WHAT TO PRODUCE:
The goal is an unaltered copy of the records below, minus any images.

AVAILABLE DATA:
::::
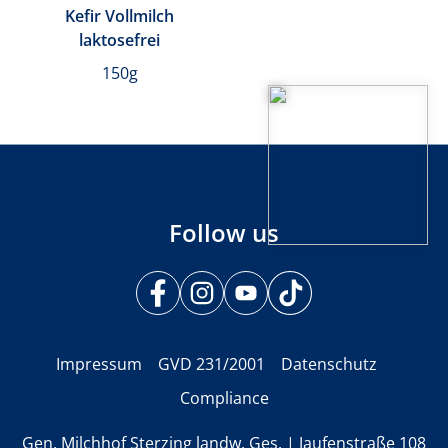
Kefir Vollmilch
laktosefrei
150g
Follow us
Impressum
GVD 231/2001
Datenschutz
Compliance
Gen. Milchhof Sterzing landw. Ges. | Jaufenstraße 108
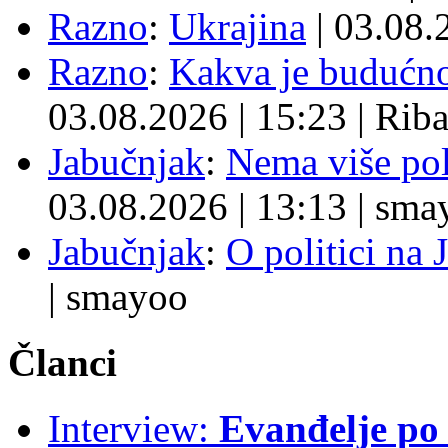
Razno
:
Ukrajina
| 03.08
Razno
:
Kakva je budućno
03.08.2026
|
15:23
|
Rib
Jabučnjak
:
Nema više pol
03.08.2026
|
13:13
|
sma
Jabučnjak
:
O politici na 
|
smayoo
Članci
Interview:
Evanđelje p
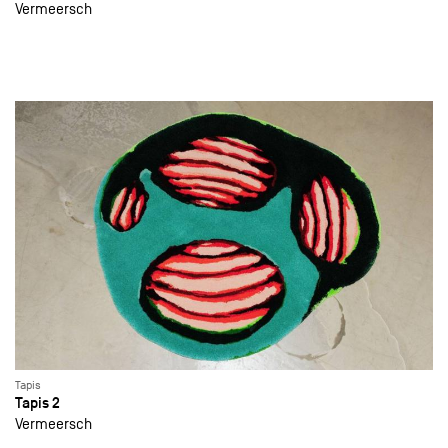
Vermeersch
Tapis
Tapis 2
Vermeersch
::::
SOLUTION TO THIS PROBLEM:
Kefir Vollmilch
laktosefrei
150g
Follow us
Impressum
GVD 231/2001
Datenschutz
Compliance
Gen. Milchhof Sterzing landw. Ges. | Jaufenstraße 108
Razno
:
Ukrajina
| 03.08
Razno
:
Kakva je budućno
03.08.2026
|
15:23
|
Rib
Jabučnjak
:
Nema više pol
03.08.2026
|
13:13
|
sma
Jabučnjak
:
O politici na 
|
smayoo
Članci
Interview:
Evanđelje p
Vermeersch
Tapis
Tapis 2
Vermeersch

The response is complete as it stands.